A significant increase in apoptosis was observed in the outer medulla with shorter ischemia time (30 minutes). Apoptotic cells were infrequent in the Sham group (Figure 3A), but they were greatly increased in the saline IR group (Figure 3B) and dramatically reduced in the SS-31 IR group (Figure 3C). The number of apoptotic cells was significantly reduced by SS-31 treatment (Figure 3D).
Effects of SS-31 on Mitochondrial Structure and Function
Electron microscopy revealed extensive damage to mitochondria in proximal tubular cells after 45-minute ischemia. Figure 4, a and b, shows round, swollen mitochondria with loss of cristae in two representative samples obtained from the OSOM of a saline IR rat after 20-minute reperfusion. Some mitochondria show disrupted membranes and release of matrix material into the cytoplasm. In contrast, the representative samples from a SS-31 IR rat (Figure 4, c and d) show many elongated mitochondria with preservation of cristae structure within intact membrane infoldings in the basal side of the tubular cell. A few swollen mitochondria were detected in some cells.

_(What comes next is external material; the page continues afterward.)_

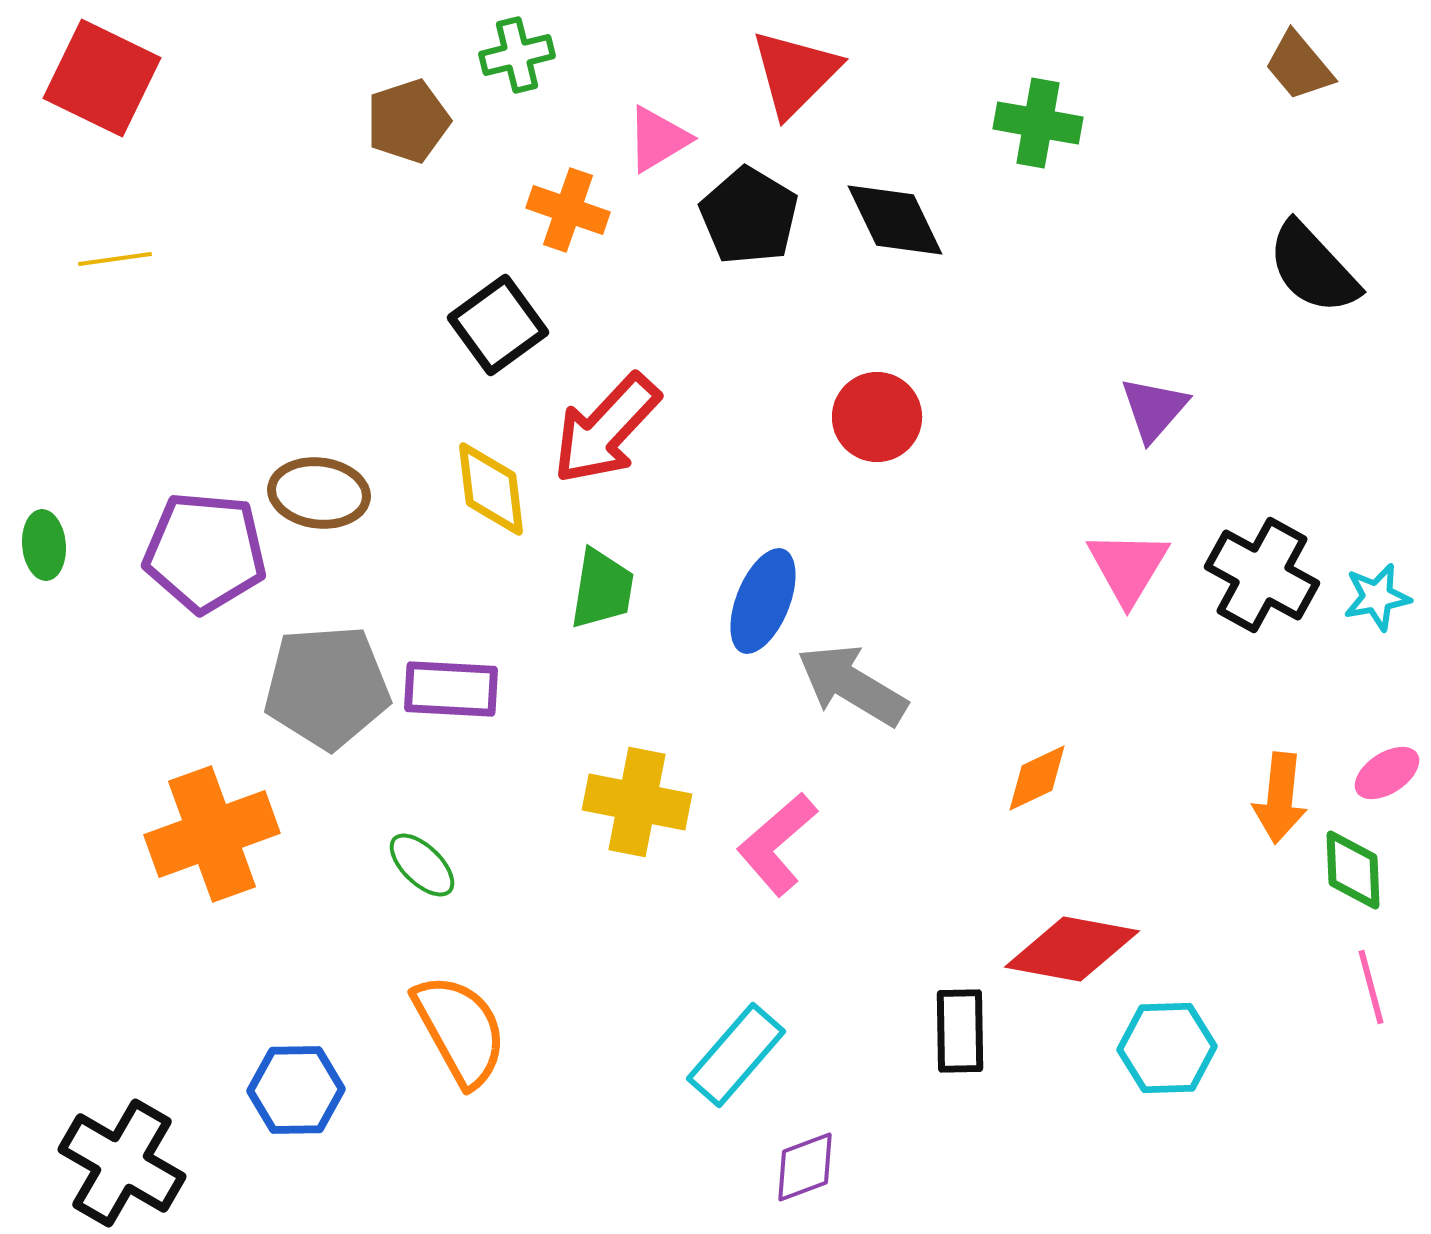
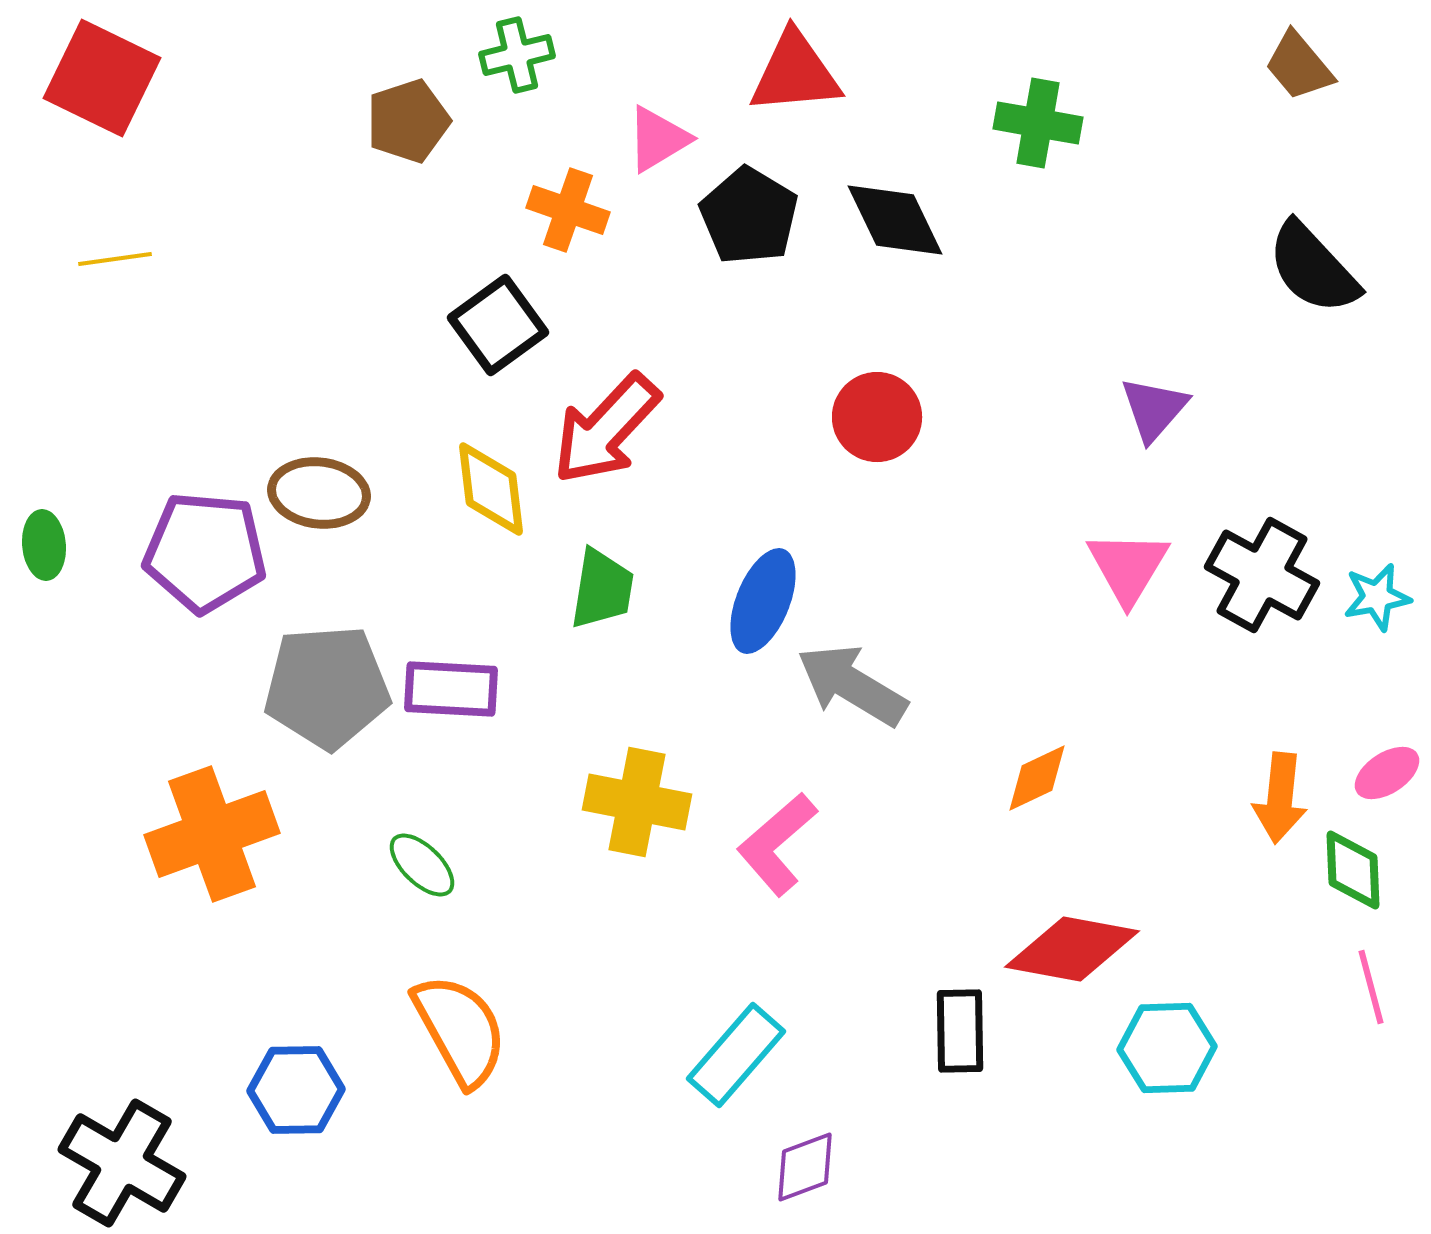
red triangle at (795, 73): rotated 40 degrees clockwise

Mitochondria were isolated from 20-minute postischemic kidneys for assessment of respiratory function. Oxygen consumption was measured using complex I substrates (glutamate/malate) because complex-I-initiated respiration is inhibited in IR.27 Compared with the Sham-operated group, state 3 respiration was significantly depressed in the saline IR group at 5 minutes and decreased further by 20 minutes before recovery to Sham level by 60 minutes (Figure 5A). Mitochondrial respiration was similarly depressed at 5 minutes in the SS-31 IR animals. However, SS-31 IR animals did not show the further deterioration of mitochondrial respiration at 20 minutes, resulting in significantly higher oxygen consumption when compared with saline animals. The respiration rate in SS-31 IR animals was 71.6% of Sham levels as compared with 58.2% for the saline IR group.

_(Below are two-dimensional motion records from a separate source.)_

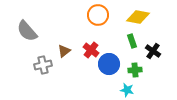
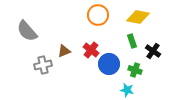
brown triangle: rotated 16 degrees clockwise
green cross: rotated 24 degrees clockwise
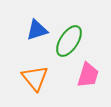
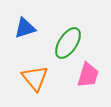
blue triangle: moved 12 px left, 2 px up
green ellipse: moved 1 px left, 2 px down
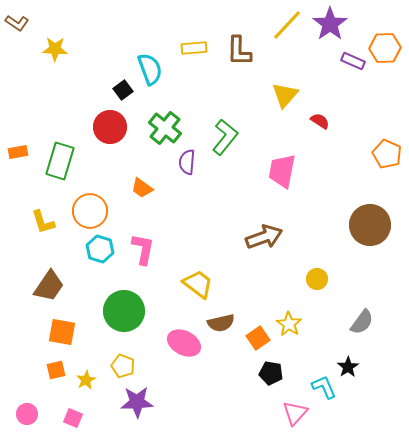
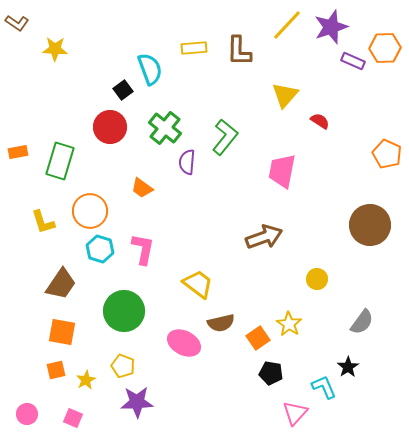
purple star at (330, 24): moved 1 px right, 3 px down; rotated 16 degrees clockwise
brown trapezoid at (49, 286): moved 12 px right, 2 px up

ATP levels in ischemic renal tissues were dramatically lower than Sham levels after 5 minutes of reperfusion and did not improve after 20 minutes of reperfusion (Figure 5B). ATP levels only partially recovered after 60 minutes (approximately 63%) and remained significantly lower than in Sham-treated rats. Treatment with SS-31 did not improve ATP recovery during the first 20 minutes of reperfusion, but complete recovery of ATP was found after 1 hour of reperfusion (Figure 5B). At 1 hour, ATP in the SS-31 IR group was significantly higher (48%) compared with the saline group.
SS-31 Minimized Tubular Cell Detachment
Loss of ATP after IR injury led to redistribution of β1-integrin from the basal surface of tubular epithelia (Figure 6A) into the cytoplasm (Figure 6B), resulting in the detachment of viable cells from the basement membrane (Figure 6E). In contrast, β1-integrin remained localized to the basal membrane in animals that were treated with SS-31 (Figure 6C) and tubular cells remained attached to the basement membrane (Figure 6F).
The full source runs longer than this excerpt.